Many of the archivists and government bureaucrats who have assisted Weiner along the way are not Jewish themselves. That fact that they helped her anyway demonstrates the power of family and genealogical research.

“No matter where people come from, or what your cultural background is, people reach a point in their lives when they begin to reflect back on their lives and think about the past,” she said. “And this is when many of us tend to think about our families and who we are. It’s a universal feeling that we all share. Whether you’re black or Jewish, or Irish, family heritage resonates with everybody.”

Fall of the Iron Curtain piques interest

“Genealogy research is one of the most popular hobbies in this country,” Weiner noted last week.

And certainly there have been moments when genealogy has benefited from trends taking place in the larger culture.

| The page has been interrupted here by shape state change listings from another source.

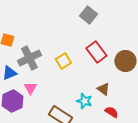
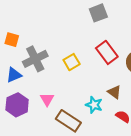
gray square: (88, 15) -> (98, 13), turned 30
pink triangle: (30, 88) -> (47, 99), moved

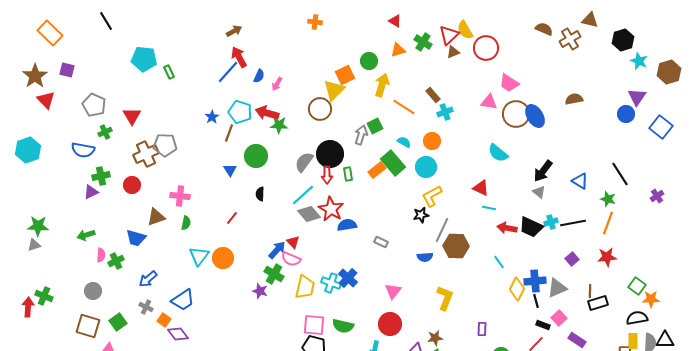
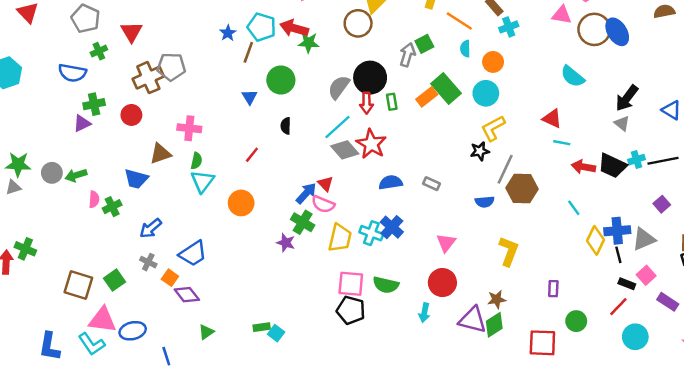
cyan semicircle: (404, 142) -> (465, 49), moved, turned -120
blue semicircle: (347, 225) -> (391, 182), moved
cyan triangle: (199, 256) -> (203, 181), moved
gray circle: (93, 291) -> (52, 173), moved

The rise of the Internet and the fact that many governmental documents are beginning to be put online has given a boost to genealogy research, as has new interest in DNA testing to determine which gene pool a person may be related to.

“For African-Americans, the publication of Alex Haley’s book ‘Roots’ [in 1977] is what got many of them interested in looking into their family histories,” Weiner said. “For American Jews, it was the collapse of the Soviet Union, since some many of them have families who came out of Russia and Eastern Europe.”

Some documents were considered “secret” or “classified” for decades.

“Many of the documents were not taken care of, so a lot of things are in bad shape,” Weiner noted. “Things might be crumbling; pages may be missing. There may be water damage. The documents may have been exposed to smoke or fire damage.”

The process

When working with a client, Weiner – who only specializes in families who originated in Poland, Ukraine, Moldova, and Belarus – starts by doing a detailed interview with the client to find out everything they know about where their family is from.

She encourages clients to do interviews with older family members, paying special attention to names and dates.

Weiner will then search U.S. archives to flesh out information that was obtained through interviews.

Usually she can find the family’s name when it emigrated – “most people who changed their names did so after they came to the U.S., not before,” she noted.

Armed with local information, Weiner will then travel to the town when the family originated to search government records.

This can be a tricky process, since records were not kept consistently in Eastern European towns. Also, town names have been changed, and national borders were not necessarily stationary during the Cold War period.

Despite this, Weiner is often able to find marriage, birth, and death certificates and other documents.